## Work to be completed
Could you transcribe the records below exactly, leaving out every picture?

## Given records
· · · · ·

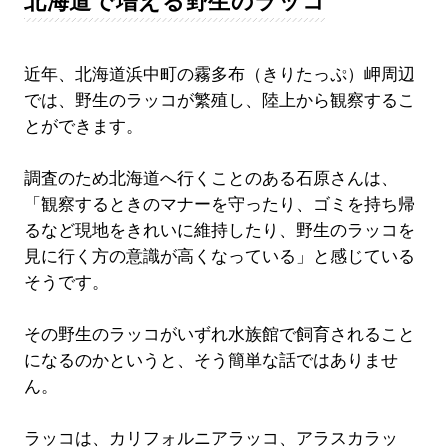
北海道で増える野生のラッコ
近年、北海道浜中町の霧多布（きりたっぷ）岬周辺
では、野生のラッコが繁殖し、陸上から観察するこ
とができます。
調査のため北海道へ行くことのある石原さんは、
「観察するときのマナーを守ったり、ゴミを持ち帰
るなど現地をきれいに維持したり、野生のラッコを
見に行く方の意識が高くなっている」と感じている
そうです。
その野生のラッコがいずれ水族館で飼育されること
になるのかというと、そう簡単な話ではありませ
ん。
ラッコは、カリフォルニアラッコ、アラスカラッ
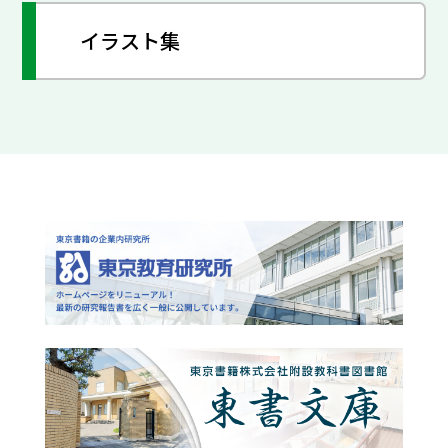
イラスト集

· · · · ·

## Exercise result
北海道で増える野生のラッコ
近年、北海道浜中町の霧多布（きりたっぷ）岬周辺
では、野生のラッコが繁殖し、陸上から観察するこ
とができます。
調査のため北海道へ行くことのある石原さんは、
「観察するときのマナーを守ったり、ゴミを持ち帰
るなど現地をきれいに維持したり、野生のラッコを
見に行く方の意識が高くなっている」と感じている
そうです。
その野生のラッコがいずれ水族館で飼育されること
になるのかというと、そう簡単な話ではありませ
ん。
ラッコは、カリフォルニアラッコ、アラスカラッ
イラスト集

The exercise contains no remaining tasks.